Aunque sus tratados sobre teología suponen un hito en la historia de la Iglesia debido a su profundidad y misticismo es sobre todo en su poesía donde San Juan despliega la más absoluta exquisitez de matices en figuras alegóricas para explicar el tránsito del alma hasta su perfecta unión con Dios o en su lenguaje, el tránsito de la ¨amada¨ (alma) hasta el ¨amado¨ (Dios). Mientras en ¨Cántico espiritual¨ realiza un recorrido por este arduo proceso, en ¨Llama de amor viva¨ relata la fusión completa entre el alma y Dios. Así y todo, es sin lugar a dudas ¨Noche oscura¨ su obra más significativa, pues en ella se adentra en la incertidumbre y el abismo de la ¨aparente ausencia de Dios¨

Noches oscuras tenemos todos. Se manifiestan en múltiples formas y modelos. A veces son enfermedades, a veces situaciones laborales adversas, a veces simplemente soledad. De la misma manera y dentro del ámbito de la fe, son épocas en las que nos enfriamos en el trato con Dios o nos afanamos en hacer múltiples cosas sin tener en cuenta lo importante. En todos estos momentos es normal sentirnos en ¨noche oscura¨. Dios parece alejarse de nosotros, como si se mostrara sordo a nuestros problemas, como si no tuviera sentido nuestro dolor y nuestro esfuerzo. Es el momento perfecto para los enemigos del alma que San Juan define como demonio, carne y mundo. Es su momento de gloria, aquel en el que consiguen nublar nuestro entendimiento y sembrar la duda en nuestro corazón.

Sin embargo, San Juan consigue presentarnos estos estados como procesos de purificación que, aunque en apariencia nos alejan de Dios por el contrario nos acercan más que nunca a él. El desánimo, la frustración o el miedo se convierten en caldo de cultivo perfecto para que los amigos de alma (que también los hay) comiencen también a trabajar.
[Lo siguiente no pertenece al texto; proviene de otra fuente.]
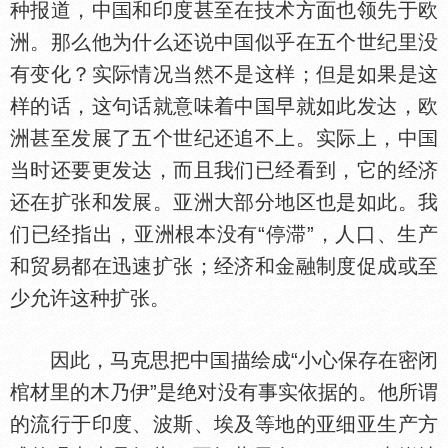
种报道，中
和印度甚至在技术方面也领先于欧
洲。那么他为什么还说中
似乎在五个世纪里没
有变化？实际情况当然不是这样；但是如果是这
样的话，这句话就意味着中
早就如此发达，欧
洲甚至发展了五个世纪还追不上。实际上，中
当时还要更发达，而且我们已经看到，它的经济
还在扩张和发展。亚洲大部分地区也是如此。我
们已经指出，亚洲根本没有“停滞”，人口、生产
和贸易都在迅速扩张；经济和金融制度促成或至
少允许这种扩张。
因此，马克思把中
描绘成“小心保存在密闭
棺材里的木乃伊”是绝对没有事实依据的。他所谓
的流行于印度、波斯、埃及等地的亚细亚生产方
Y la fe, la esperanza y la caridad capitaneadas por el espíritu santo dan comienzo a su tarea. Es el instante ideal para que Dios comience a modelarnos, para que desarrolle nuestra humildad, para que la paciencia vaya brotando con mesura, para que la quietud se aloje dentro de nosotros sin distracciones ni algarabías. Es el camino que sin ser conscientes nos lleva a la santidad, porque si, tenemos que tener claro que este proceso es universal, se da en el cristiano de a pie y se ha dado en los grandes santos que hoy en día pueblan nuestros altares.

Dios te quiere siempre como te encuentra y este es el sentido que San Juan manifiesta en ¨Noche oscura¨, un camino de acercamiento en el que la falta de luz se contrarresta con la abundancia de fe, un camino en el que la ausencia se hace presencia. Leamos a San Juan.